Article courtesy of SBAM Approved Partner AdvanceHR
More than one-third of adults in the United States are obese, says one health-related government agency. That means, if you are in business long enough, there’s a good chance you will have to consider whether the weight of an employee or a job applicant hinders that individual’s ability to safely handle all the elements of a specific job. Obviously, this is an area of discussion most employers would prefer to avoid.
About 36 percent of U.S. adults are obese, according to the Centers for Disease Control and Prevention. And the proportion of the U.S. population deemed morbidly obese (with a BMI exceeding 40) is estimated at 7 percent. Sooner or later, you’ll be forced to make a judgment regarding whether a job applicant or employee’s weight is grounds for not hiring the candidate, or terminating an employee who appears to be incapable of performing required tasks. Chances are, you already have. But what are the legal ground rules?
“The employer should try to avoid basing an employment decision on obesity; unfortunately, that may not always be possible,” says Jeff Weintraub, a labor lawyer and ADA expert with the Fisher & Phillips firm.
In a recent letter to clients, he and his colleague Jennifer J. Riley sketched this scenario:
A hiring manager is seeking to fill a slot for a materials handler in a warehouse. On paper, the first candidate’s credentials look good. But in the interview, it is evident the candidate is about 5’4″ and appears to weigh more than 500 pounds. The hiring manager worries that the candidate might be unfit for the job. While accommodations might be possible to assist the individual with certain tasks, the manager worries that in an emergency, such as a fire, the candidate might not be able to evacuate the building quickly enough.

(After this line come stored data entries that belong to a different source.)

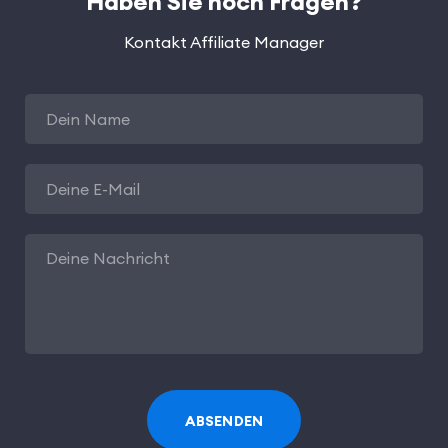
Haben Sie noch Fragen?
Kontakt Affiliate Manager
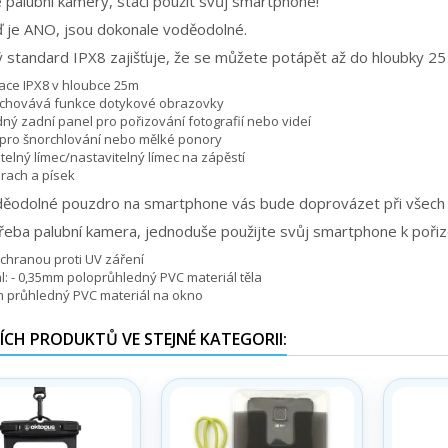
 palubní kamery, stačí použít svůj smartphone!
je ANO, jsou dokonale voděodolné.
 standard IPX8 zajišťuje, že se můžete potápět až do hloubky 25
kace IPX8 v hloubce 25m
achovává funkce dotykové obrazovky
ný zadní panel pro pořizování fotografií nebo videí
 pro šnorchlování nebo mělké ponory
telný límec/nastavitelný límec na zápěstí
rach a písek
ěodolné pouzdro na smartphone vás bude doprovázet při všech va
řeba palubní kamera, jednoduše použijte svůj smartphone k pořizov
chranou proti UV záření
l: - 0,35mm poloprůhledný PVC materiál těla
m průhledný PVC materiál na okno
ÍCH PRODUKTŮ VE STEJNÉ KATEGORII:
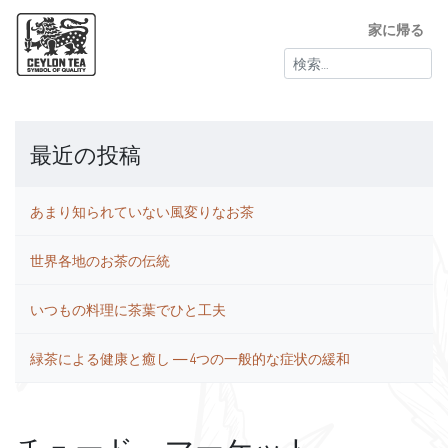
家に帰る
検
索:
最近の投稿
あまり知られていない風変りなお茶
世界各地のお茶の伝統
いつもの料理に茶葉でひと工夫
緑茶による健康と癒し ― 4つの一般的な症状の緩和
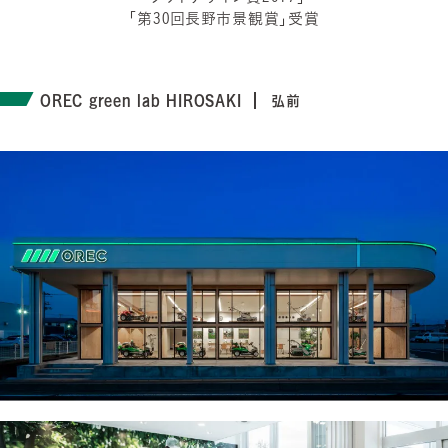
「第30回長野市景観賞」受賞
OREC green lab HIROSAKI
弘前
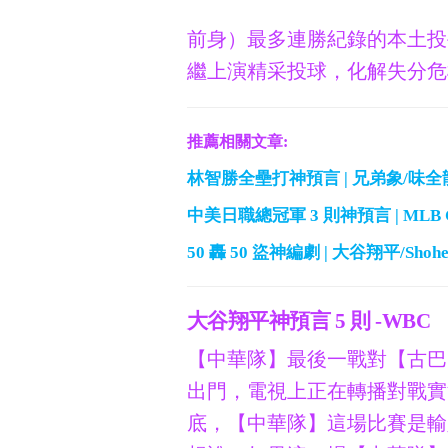
前身）最多連勝紀錄的本土投手
繼上演精采投球，化解失分危
推薦相關文章:
林智勝全壘打神預言 | 兄弟象/味全
中美日職總冠軍 3 則神預言 | MLB 
50 轟 50 盜神編劇 | 大谷翔平/Shoh
大谷翔平神預言 5 則 -WBC
【中華隊】最後一戰對【古巴
出門，電視上正在轉播對戰實
底，【中華隊】這場比賽是輸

The verdict: No job offer is made.
What Would the EEOC Say?
Would the EEOC assert that too much emphasis was placed on obesity in that decision? Neither the Americans with Disabilities Act (ADA) nor any other federal law specifically addresses obesity. The ADA defines a disability as an impairment “that substantially limits one or more major life activities, a record of such an impairment or a being regarded as such an impairment,” according to Weintraub.
But when Congress amended the law in 2008, it broadened the definition of “disability” for purposes of determining illegal discrimination. Congress “indicated that the definitions of ‘substantially limits’ and ‘major life activities’ should be interpreted broadly.” That provides a stronger basis for morbid obesity being considered a protected disability.;
Enter the Courts
The EEOC’s compliance manual indicates that standard obesity is not a disability, but some courts have accepted the argument that morbid obesity is a protected disability, even in the absence of an underlying physiological disorder (as in theory required by the ADA), according to Weintraub.
Last summer the EEOC, mindful of these rulings, challenged the employer of a 600-pound employee who was too big to operate a forklift because he didn’t fit in the seatbelt. The employee requested a seatbelt extender, but the employer refused to provide it, and terminated the employee. The employer and EEOC reached a settlement in the case.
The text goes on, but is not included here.